The East of Hudson Unit Management Planning Team from DEC Region 3 recently released a Unit Management Plan for several state properties east of the Hudson river in the lower Hudson Valley. Specifically, this plan outlines the DEC’s proposed work for 6,684 acres in 14 State Forests, in Dutchess, Putnam and Westchester County. These plans are released roughly every 10 years and define the upcoming investments by the DEC into our public lands for the next decade. The DEC manages these lands with several goals in mind including ecosystem health, water and soil quality, revenue to the state, and recreational opportunities including hunting and fishing. Given the proximity to heavily populated urban and suburban areas, these public lands are extremely valuable to hunters and anglers in the area. This plan is now in an open comment period set to end Dec 22nd, and so it is important for all hunters and anglers to let DEC hear from you.
We have read through the entire plan, and want to call out some areas we think are extremely relevant to hunters and anglers.
First to call out is that DEC is proposing the creation of a 7 to 8 mile mountain biking trail in California Hill State Forest. California Hill is a 982 acre state forest and watershed in Putnam County. Wawayanda Lake lives on the western side of the property and has a boat launch for canoes and kayaks and is regularly used for waterfowl hunting. Hunters are able to hunt deer, turkeys, small game, and waterfowl on the relatively undeveloped property. The mountain bike trail as is proposed would severely limit hunting opportunity due to the length of the trail and the sinuous nature of the trail winding throughout the entire property. Not only does it leave little space for hunters, but it also winds through known deer bedding thus making it likely to have a negative impact on wildlife. We feel this proposed trail is bad for hunters, wildlife, and the overall ecosystem and we have asked the DEC to amend the plan to redesign the trail to mitigate this.
The second thing to call out from the plan is regarding Salt Hill State Forest. This little known state forest is set in Westchester County adjacent to DEP land. Initially this forest was expected to change ownership to NYC, but now the state is planning to keep ownership and put in place a management plan for the property. DEC is proposing to manage this property similar to other state lands in Westchester, meaning they are proposing a large parking lot and special regulations that seem more akin to a park than to a state forest. Limited hunting will be allowed, but only with vertical bows and only for big game, which is a reduction in current hunting opportunities. We feel this is a missed opportunity for the DEC to support hunters and anglers in Westchester county by creating yet another location managed primarily for hikers and bikers. We would like to see the DEC amend the UMP to specifically manage this property with hunting and fishing as the top priority.
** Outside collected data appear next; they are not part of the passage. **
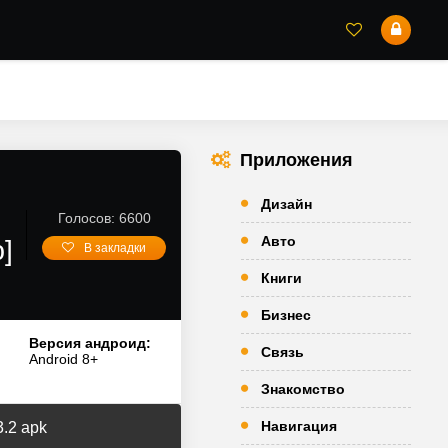
Приложения
Дизайн
Голосов: 6600
Авто
]
В закладки
Книги
Бизнес
Версия андроид:
Связь
Android 8+
Знакомство
Навигация
.2 apk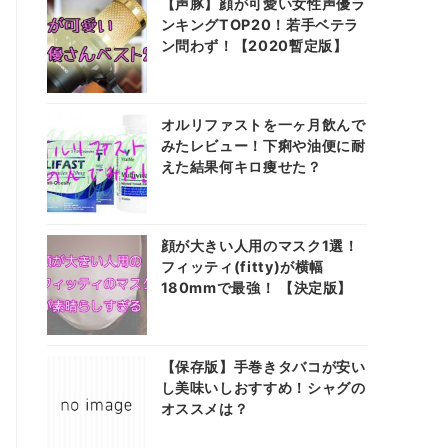
【声豚】顔が可愛い女性声優ラ
ンキングTOP20！若手ベテラ
ン問わず！【2020暫定版】
オルリファストを一ヶ月飲んで
みたレビュー！下痢や油便に耐
えた結果何キロ痩せた？
顔が大きい人用のマスク1選！
フィッティ(fitty)が横幅
180mmで最強！ 【決定版】
【保存版】手巻きタバコが安い
し美味いしおすすめ！シャグの
オススメは？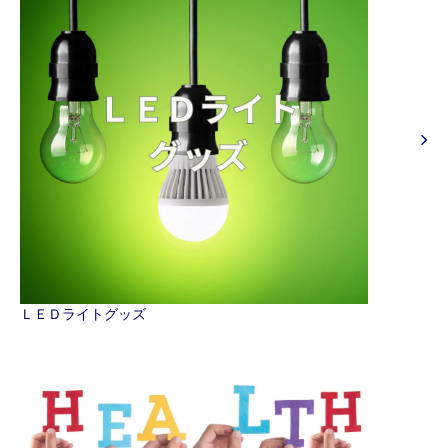
ＬＥＤライトグッズ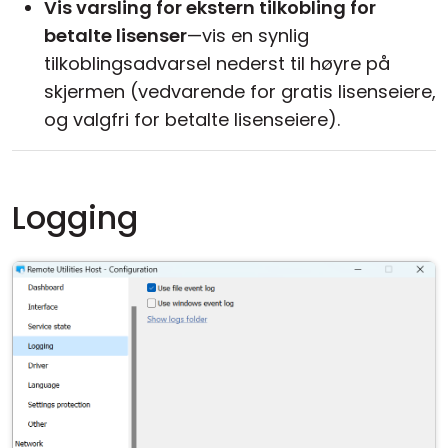
Vis varsling for ekstern tilkobling for
betalte lisenser
—vis en synlig
tilkoblingsadvarsel nederst til høyre på
skjermen (vedvarende for gratis lisenseiere,
og valgfri for betalte lisenseiere).
Logging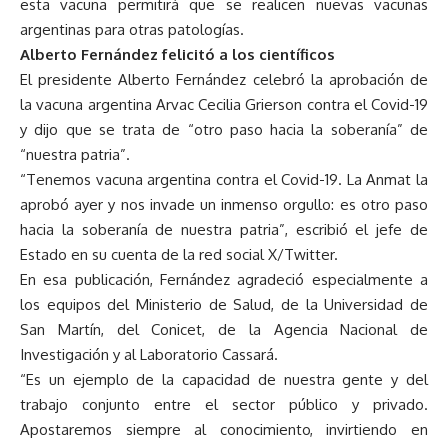
esta vacuna permitirá que se realicen nuevas vacunas
argentinas para otras patologías.
Alberto Fernández felicitó a los científicos
El presidente Alberto Fernández celebró la aprobación de
la vacuna argentina Arvac Cecilia Grierson contra el Covid-19
y dijo que se trata de “otro paso hacia la soberanía” de
“nuestra patria”.
“Tenemos vacuna argentina contra el Covid-19. La Anmat la
aprobó ayer y nos invade un inmenso orgullo: es otro paso
hacia la soberanía de nuestra patria”, escribió el jefe de
Estado en su cuenta de la red social X/Twitter.
En esa publicación, Fernández agradeció especialmente a
los equipos del Ministerio de Salud, de la Universidad de
San Martín, del Conicet, de la Agencia Nacional de
Investigación y al Laboratorio Cassará.
“Es un ejemplo de la capacidad de nuestra gente y del
trabajo conjunto entre el sector público y privado.
Apostaremos siempre al conocimiento, invirtiendo en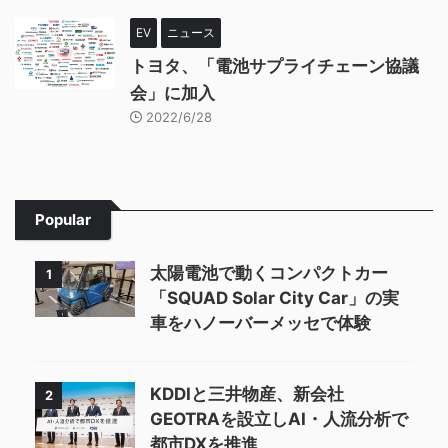
EV
ニュース
トヨタ、「電池サプライチェーン協議
会」に加入
2022/6/28
Popular
太陽電池で動くコンパクトカー
1
「SQUAD Solar City Car」の実
車をハノーバーメッセで体験
KDDIと三井物産、新会社
2
GEOTRAを設立しAI・人流分析で
都市DXを推進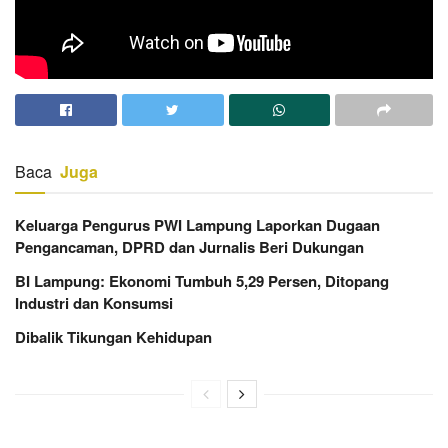
Baca
Juga
Keluarga Pengurus PWI Lampung Laporkan Dugaan
Pengancaman, DPRD dan Jurnalis Beri Dukungan
BI Lampung: Ekonomi Tumbuh 5,29 Persen, Ditopang
Industri dan Konsumsi
Dibalik Tikungan Kehidupan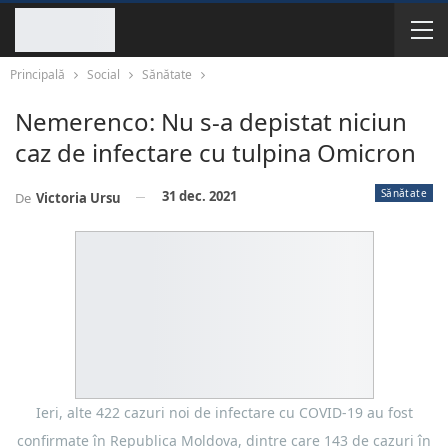
Principală
Social
Sănătate
Nemerenco: Nu s-a depistat niciun
caz de infectare cu tulpina Omicron
Sănătate
31 dec. 2021
De
Victoria Ursu
Ieri, alte 422 cazuri noi de infectare cu COVID-19 au fost
confirmate în Republica Moldova, dintre care 143 de cazuri în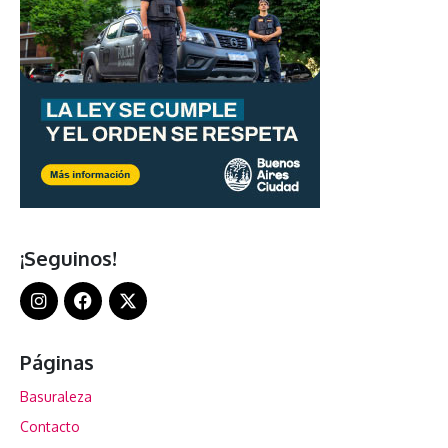
¡Seguinos!
Páginas
Basuraleza
Contacto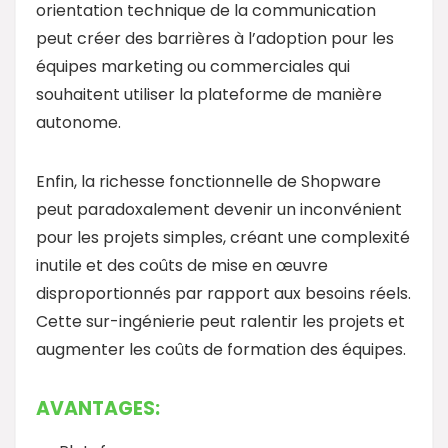
orientation technique de la communication
peut créer des barrières à l’adoption pour les
équipes marketing ou commerciales qui
souhaitent utiliser la plateforme de manière
autonome.
Enfin, la richesse fonctionnelle de Shopware
peut paradoxalement devenir un inconvénient
pour les projets simples, créant une complexité
inutile et des coûts de mise en œuvre
disproportionnés par rapport aux besoins réels.
Cette sur-ingénierie peut ralentir les projets et
augmenter les coûts de formation des équipes.
AVANTAGES: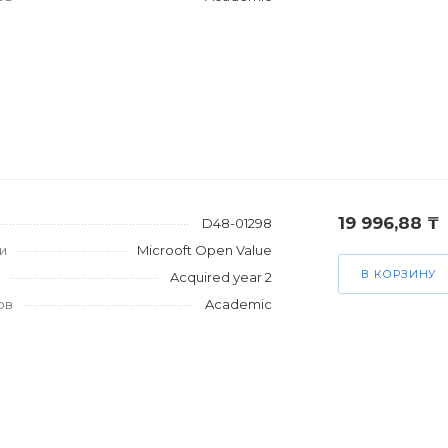
19 996,88 ₸
D48-01298
и
Microoft Open Value
В КОРЗИНУ
Acquired year 2
ов
Academic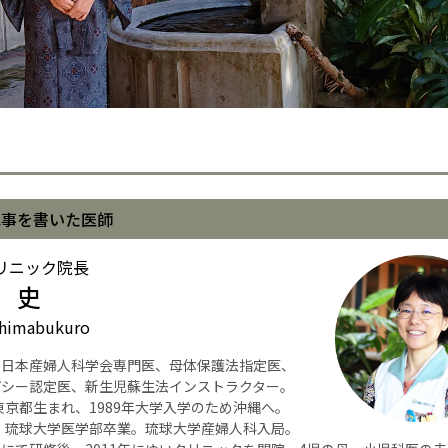
記事を書いた医師
リニック院長
 史
himabukuro
】日本産婦人科学会専門医、母体保護法指定医、
パシー認定医、新生児蘇生法インストラクター。
年東京都生まれ、1989年大学入学のため沖縄へ。
年、琉球大学医学部卒業。琉球大学産婦人科入局。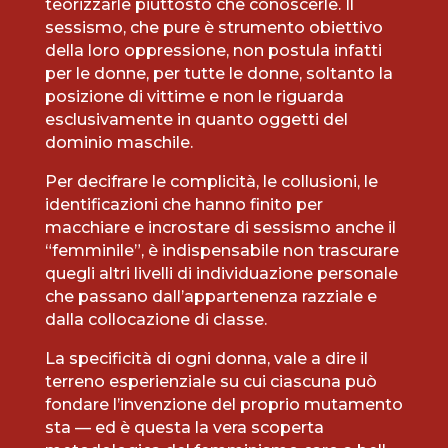
teorizzarle piuttosto che conoscerle. Il
sessismo, che pure è strumento obiettivo
della loro oppressione, non postula infatti
per le donne, per tutte le donne, soltanto la
posizione di vittime e non le riguarda
esclusivamente in quanto oggetti del
dominio maschile.
Per decifrare le complicità, le collusioni, le
identificazioni che hanno finito per
macchiare e incrostare di sessismo anche il
“femminile”, è indispensabile non trascurare
quegli altri livelli di individuazione personale
che passano dall’appartenenza razziale e
dalla collocazione di classe.
La specificità di ogni donna, vale a dire il
terreno esperienziale su cui ciascuna può
fondare l’invenzione del proprio mutamento
sta — ed è questa la vera scoperta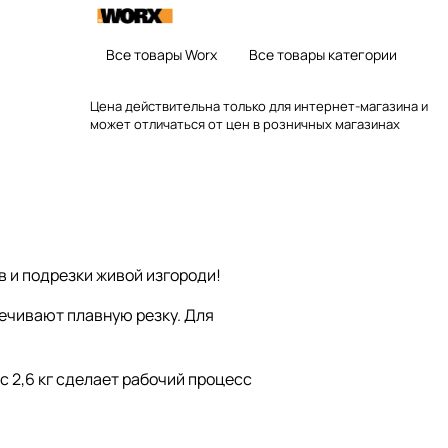
Все товары Worx
Все товары категории
Цена действительна только для интернет-магазина и
может отличаться от цен в розничных магазинах
в и подрезки живой изгороди!
печивают плавную резку. Для
с 2,6 кг сделает рабочий процесс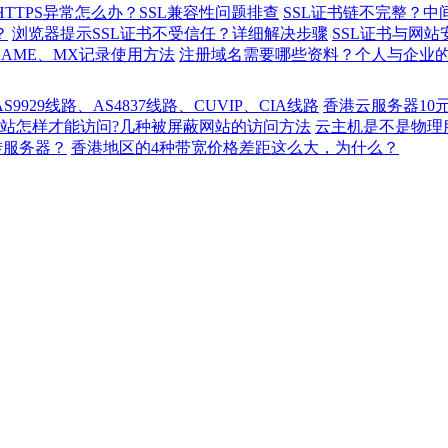
TTPS异常怎么办？SSL兼容性问题排查
SSL证书链不完整？中
？
浏览器提示SSL证书不受信任？详细解决步骤
SSL证书与网
NAME、MX记录使用方法
注册域名需要哪些资料？个人与企业
929线路、AS4837线路、CUVIP、CIA线路
香港云服务器10
站怎样才能访问?几种被屏蔽网站的访问方法
云主机是不是物理
转服务器？
香港地区的4种带宽价格差距这么大，为什么？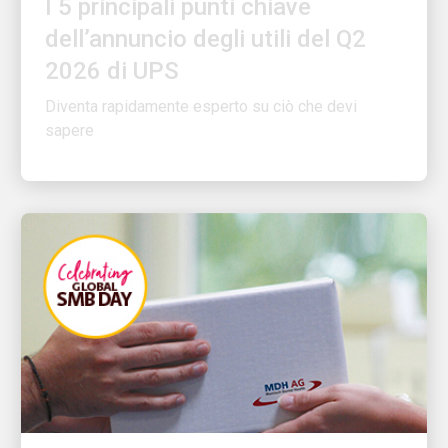
dell’annuncio degli utili del Q2
2026 di UPS
Diventa rapidamente esperto su ciò che devi
sapere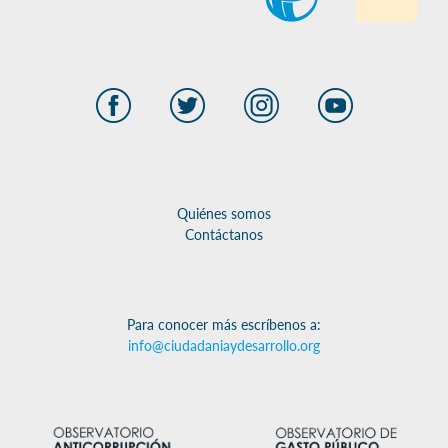
Quiénes somos
Contáctanos
Para conocer más escríbenos a:
info@ciudadaniaydesarrollo.org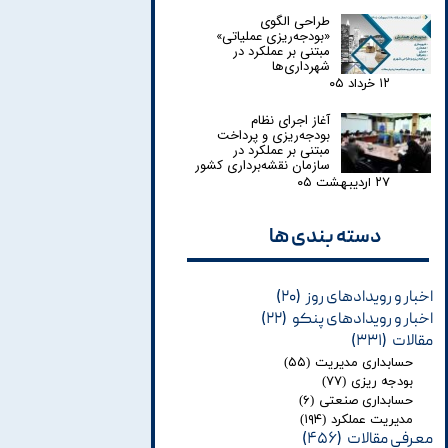
طراحی الگوی
«بودجه‌ریزی عملیاتی»
مبتنی بر عملکرد در
شهرداری‌ها
۱۲ خرداد ۰۵
آغاز اجرای نظام
بودجه‌ریزی و پرداخت
مبتنی بر عملکرد در
سازمان نقشه‌برداری کشور
۲۷ اردیبهشت ۰۵
دسته بندی ها​​​​​​​
اخبار و رویدادهای روز
(۲۰)
اخبار و رویدادهای پنکو
(۲۲)
مقالات
(۳۳۱)
حسابداری مدیریت
(۵۵)
بودجه ریزی
(۷۷)
حسابداری صنعتی
(۶)
مدیریت عملکرد
(۱۹۴)
معرفی مقالات
(۴۵۶)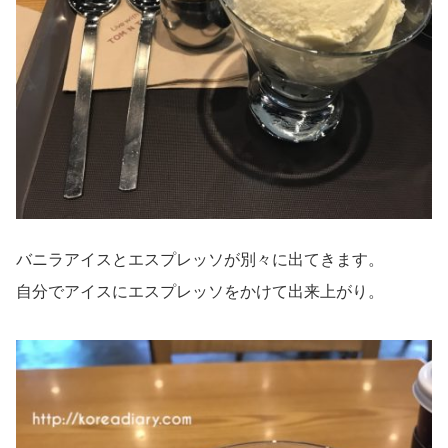
バニラアイスとエスプレッソが別々に出てきます。
自分でアイスにエスプレッソをかけて出来上がり。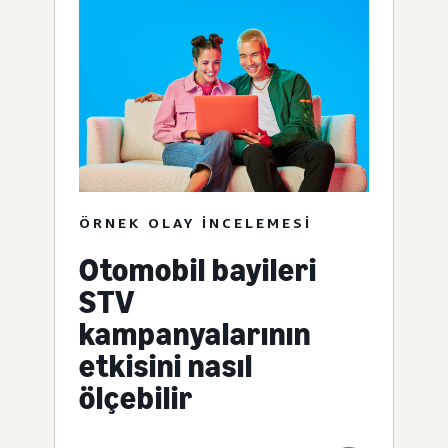
ÖRNEK OLAY INCELEMESI
Otomobil bayileri
STV
kampanyalarının
etkisini nasıl
ölçebilir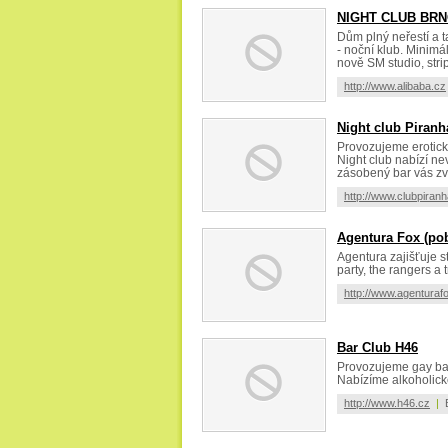
NIGHT CLUB BRN
Dům plný neřestí a 
- noční klub. Minimá
nově SM studio, stri
http://www.alibaba.cz
Night club Piranh
Provozujeme erotický 
Night club nabízí ne
zásobený bar vás zve
http://www.clubpiran
Agentura Fox (po
Agentura zajišťuje str
party, the rangers a 
http://www.agenturaf
Bar Club H46
Provozujeme gay bar
Nabízíme alkoholick
http://www.h46.cz
|
B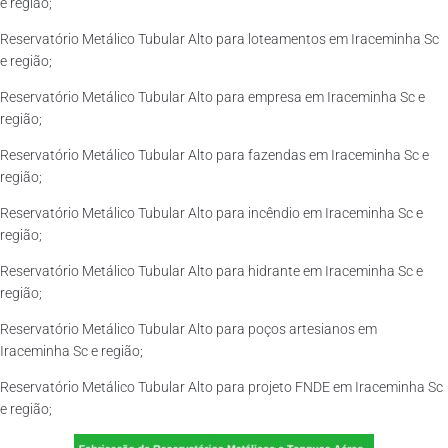
e região;
Reservatório Metálico Tubular Alto para loteamentos em Iraceminha Sc
e região;
Reservatório Metálico Tubular Alto para empresa em Iraceminha Sc e
região;
Reservatório Metálico Tubular Alto para fazendas em Iraceminha Sc e
região;
Reservatório Metálico Tubular Alto para incêndio em Iraceminha Sc e
região;
Reservatório Metálico Tubular Alto para hidrante em Iraceminha Sc e
região;
Reservatório Metálico Tubular Alto para poços artesianos em
Iraceminha Sc e região;
Reservatório Metálico Tubular Alto para projeto FNDE em Iraceminha Sc
e região;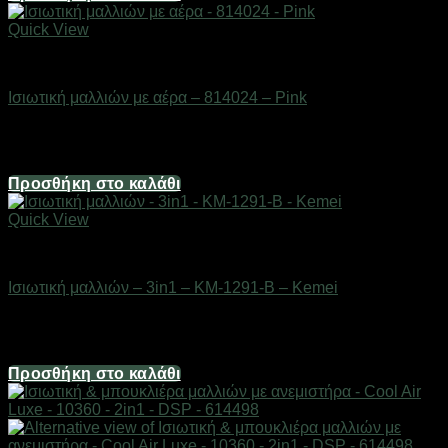
Quick View
Είδη κομμωτηρίου
Ισιωτική μαλλιών με αέρα – 814024 – Pink
Διαθέσιμο από 1-3 ημέρες
99,20
€
Προσθήκη στο καλάθι
Quick View
Είδη κομμωτηρίου
Ισιωτική μαλλιών – 3in1 – KM-1291-B – Kemei
Διαθέσιμο από 1-3 ημέρες
21,08
€
Προσθήκη στο καλάθι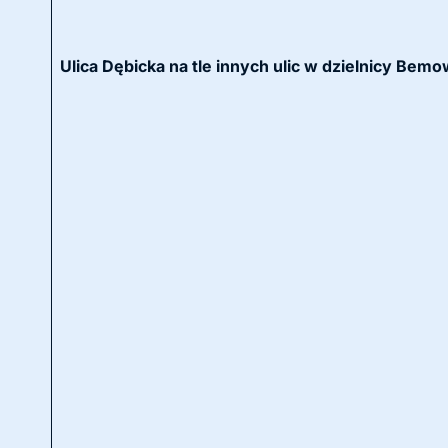
Ulica Dębicka na tle innych ulic w dzielnicy Be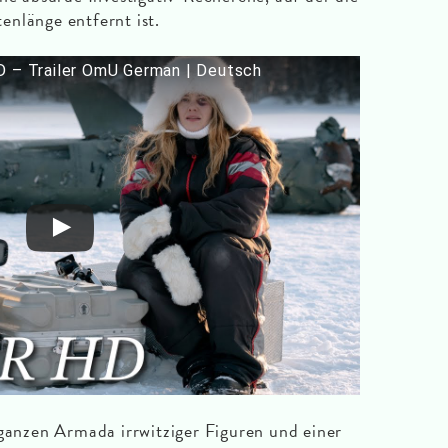
nlänge entfernt ist.
– Trailer OmU German | Deutsch
 ganzen Armada irrwitziger Figuren und einer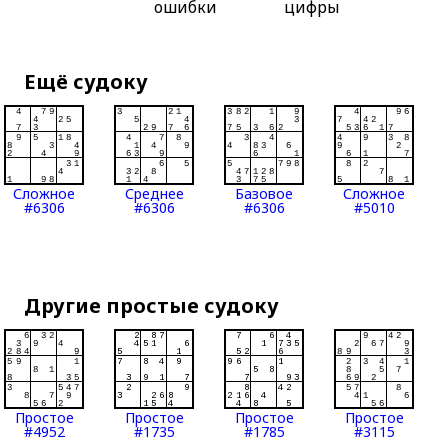
ошибки
цифры
Ещё судоку
Сложное
Среднее
Базовое
Сложное
#6306
#6306
#6306
#5010
Другие простые судоку
Простое
Простое
Простое
Простое
#4952
#1735
#1785
#3115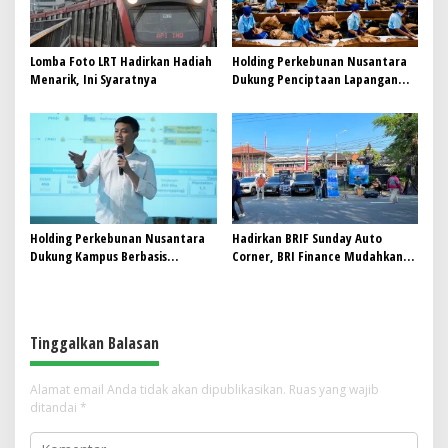
Lomba Foto LRT Hadirkan Hadiah
Holding Perkebunan Nusantara
Menarik, Ini Syaratnya
Dukung Penciptaan Lapangan
Kerja, PTPN I Serap 15–20 Ribu
Pekerja di Pabrik Tembakau
Holding Perkebunan Nusantara
Hadirkan BRIF Sunday Auto
Dukung Kampus Berbasis
Corner, BRI Finance Mudahkan
Perkebunan, Arya Sandhiyudha
Warga Bali Wujudkan Mobil
Jadi Mahasiswa Angkatan
Impian
Pertama Magister ITSI
Tinggalkan Balasan
Alamat email Anda tidak akan dipublikasikan.
Ruas yang wajib
ditandai
*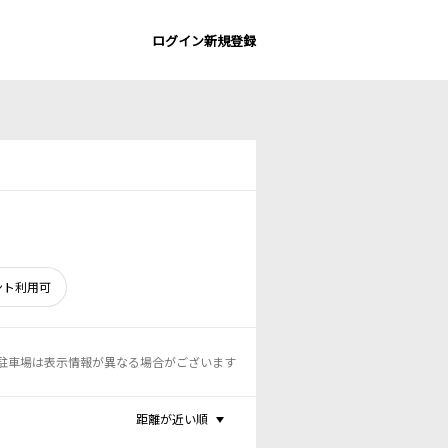
ログイン
新規登録
ント利用可
駐車場は表示情報が異なる場合がございます
距離が近い順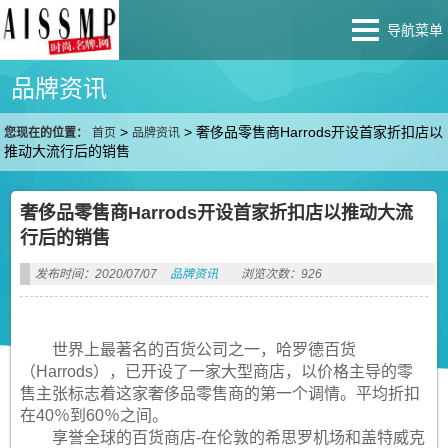
导航菜单
品牌资讯
>
>
奢侈品零售商Harrods开设首家折扣店以
您现在的位置：
首页
品牌资讯
推动大流行后的销售
奢侈品零售商Harrods开设首家折扣店以推动大流
行后的销售
发布时间：2020/07/07
品牌资讯
浏览次数：926
世界上最著名的百货公司之一，哈罗德百货
（Harrods），已开设了一家大型商店，以价格主导的零
售主张标志着这家奢侈品零售商的第一个调情。平均折扣
在40％到60％之间。
享誉全球的百货商店-在伦敦的希思罗机场和盖特威克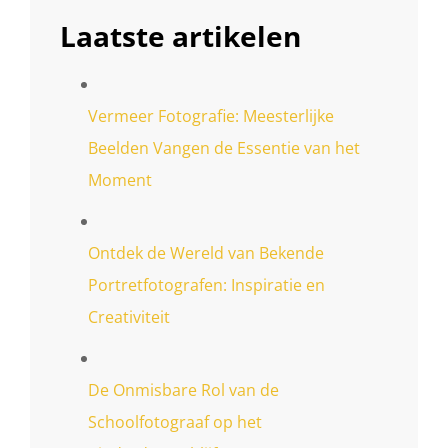
Laatste artikelen
Vermeer Fotografie: Meesterlijke
Beelden Vangen de Essentie van het
Moment
Ontdek de Wereld van Bekende
Portretfotografen: Inspiratie en
Creativiteit
De Onmisbare Rol van de
Schoolfotograaf op het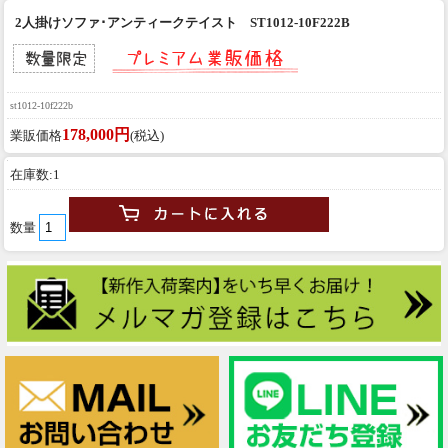
2人掛けソファ･アンティークテイスト ST1012-10F222B
st1012-10f222b
178,000円
業販価格
(税込)
在庫数:1
数量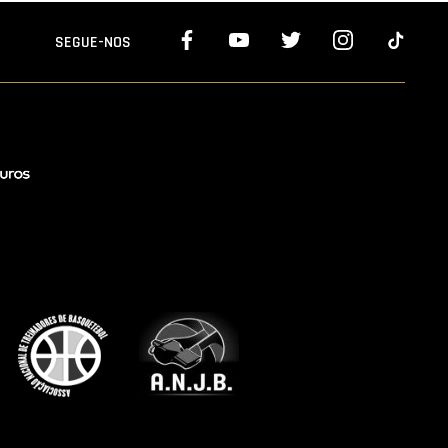
SEGUE-NOS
Third, DEC is looking for input on a plan for a failing dam in West Mountain State Forest. DEC presents a few alternatives to solve for the dam including repairing the dam, breaching the dam, and doing nothing. Due to stated benefits to water quality downstream (increased oxygen levels, decreased temperature) we feel that the option to breach the dam and allow the habitat to return to its more natural state is the best option.
Finally, we want to call out some really great access improvements in this plan. Specifically, the DEC is planning on improved parking, easements and light weight trail building to improve access for hunters and anglers on a number of properties in this unit. This includes work at White Pond MUA, Big Buck Mountain MUA, Stissing Mountain MUA, Lafayetteville MUA, and Roeliff Jansen Kill MUA. We applaud these plans and encourage all of you to do the same!
There is a lot more detail in the plan, and we encourage all of you to take the time to read through it. These plans impact how the DEC manages our public lands and waters and the more they hear from hunters and anglers, the more we can impact these plans to benefit hunting/fishing opportunities, but also wildlife and habitat. We would like to see DEC involve our community earlier in these processes, and to convince them to do that, they need to hear from all of us!
DEC is holding public meetings the last of which is November 22, the details are as follows:
Tuesday Nov. 22
5 – 8 P.M.
Town of Kent Courthouse
25 Sybils Crossing, Carmel NY 12512
Thank you for taking action on this issue!